Constitutional Law

OMBUDSMAN Carpio-Morales v. CA and Jejomar Binay G.R. Nos. 217126-27, November 10, 2015 Doctrine of Condonation Abandoned


A complaint/affidavit was filed before the Office of the Ombudsman against Binay, Jr. and other public officers and employees of the City Government of Makati (Binay, Jr., et al), accusing them of Plunder and violation of RA 3019, otherwise known as “The Anti-Graft and Corrupt Practices Act,” in connection with the five phases of the procurement and construction of the Makati City Hall Parking Building.

Before Binay, Jr., et al.’s filing of their counter-affidavits, the Ombudsman issued the order placing Binay, Jr., et al. under preventive suspension for not more than six months without pay, during the pendency of the OMB Cases.

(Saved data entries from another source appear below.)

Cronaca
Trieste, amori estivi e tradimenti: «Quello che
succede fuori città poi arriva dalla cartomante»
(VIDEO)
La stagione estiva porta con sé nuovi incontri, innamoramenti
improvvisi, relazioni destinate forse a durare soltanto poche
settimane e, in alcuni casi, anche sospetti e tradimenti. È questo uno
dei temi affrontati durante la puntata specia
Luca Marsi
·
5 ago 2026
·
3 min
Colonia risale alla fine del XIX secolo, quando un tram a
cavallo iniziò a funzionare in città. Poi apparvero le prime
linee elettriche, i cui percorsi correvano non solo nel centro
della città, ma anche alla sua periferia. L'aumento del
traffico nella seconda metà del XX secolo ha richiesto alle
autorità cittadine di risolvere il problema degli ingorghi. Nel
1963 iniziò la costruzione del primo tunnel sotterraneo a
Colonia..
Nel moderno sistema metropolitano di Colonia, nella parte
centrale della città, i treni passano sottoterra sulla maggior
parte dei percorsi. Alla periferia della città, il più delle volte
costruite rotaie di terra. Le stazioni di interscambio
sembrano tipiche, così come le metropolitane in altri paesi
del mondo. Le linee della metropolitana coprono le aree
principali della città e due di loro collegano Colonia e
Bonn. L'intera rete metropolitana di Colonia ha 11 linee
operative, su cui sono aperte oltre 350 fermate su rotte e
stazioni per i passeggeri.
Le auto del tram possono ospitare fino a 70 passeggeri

The Ombudsman ruled that the requisites for the preventive suspension of a public officer are present, and that their continued stay in office may prejudice the investigation relative to the OMB Cases filed against them.

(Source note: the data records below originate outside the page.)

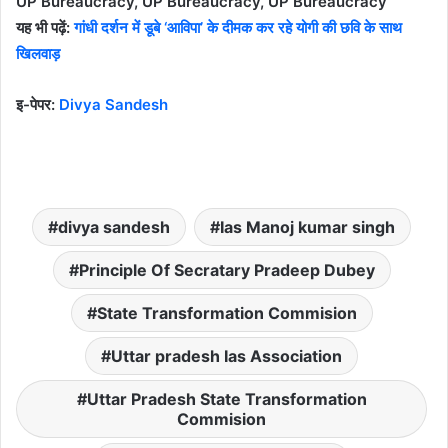
UP Bureaucracy, UP Bureaucracy, UP Bureaucracy
यह भी पढ़ें:
गांधी दर्शन में डूबे ‘आविपा’ के दीमक कर रहे योगी की छवि के साथ
खिलवाड़
इ-पेपर:
Divya Sandesh
divya sandesh
Ias Manoj kumar singh
Principle Of Secratary Pradeep Dubey
State Transformation Commision
Uttar pradesh Ias Association
Uttar Pradesh State Transformation
Commision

Binay, Jr. filed a petition for certiorari before the CA seeking the nullification of the preventive suspension order, and praying for the issuance of a TRO and/or WPI to enjoin its implementation.

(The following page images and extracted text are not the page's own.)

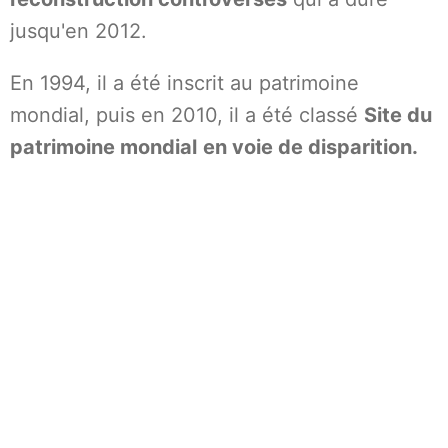
jusqu'en 2012.
En 1994, il a été inscrit au patrimoine
mondial, puis en 2010, il a été classé
Site du
patrimoine mondial
en voie de disparition.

Primarily, Binay, Jr. argued that he could not be held administratively liable for any anomalous activity attending any of the five phases of the Makati Parking Building project since: (a) Phases I and II were undertaken before he was elected Mayor of Makati in 2010; and (b) Phases III to V transpired during his first term and that his re-election as City Mayor of Makati for a second term effectively condoned his administrative liability therefor, if any, thus rendering the administrative cases against him moot and academic.

Prior to the hearing of the oral arguments before the CA, the Ombudsman filed the present petition before this Court, assailing the CA’s Resolution, which granted Binay, Jr.’s prayer for TRO.

The Ombudsman claims that the CA had no jurisdiction to grant Binay, Jr.’s prayer for a TRO.


Whether or not the doctrine of condonation should apply in Binay’s case.


The petition is partly meritorious.

This Court simply finds no legal authority to sustain the condonation doctrine in this jurisdiction. It was a doctrine adopted from one class of US rulings way back in 1959 and thus, out of touch from – and now rendered obsolete by – the current legal regime. In consequence, it is high time for this Court to abandon the condonation doctrine that originated from Pascual, and affirmed in the cases following the same, such as Aguinaldo, Salalima, Mayor Garcia, and Governor Garcia, Jr. which were all relied upon by the CA.

It should, however, be clarified that this Court’s abandonment of the condonation doctrine should be prospective in application for the reason that judicial decisions applying or interpreting the laws or the Constitution, until reversed, shall form part of the legal system of the Philippines.

The condonation doctrine was first enunciated in Pascual v. Hon. Provincial Board of Nueva Ecija, There is no truth in Pascual’s postulation that the courts would be depriving the electorate of their right to elect their officers if condonation were not to be sanctioned. In political law, election pertains to the process by which a particular constituency chooses an individual to hold a public office.

In this jurisdiction, there is, again, no legal basis to conclude that election automatically implies condonation. Neither is there any legal basis to say that every democratic and republican state has an inherent regime of condonation. If condonation of an elective official’s administrative liability would perhaps, be allowed in this jurisdiction, then the same should have been provided by law under our governing legal mechanisms. May it be at the time of Pascual or at present, by no means has it been shown that such a law, whether in a constitutional or statutory provision, exists.

Therefore, inferring from this manifest absence, it cannot be said that the electorate’s will has been abdicated.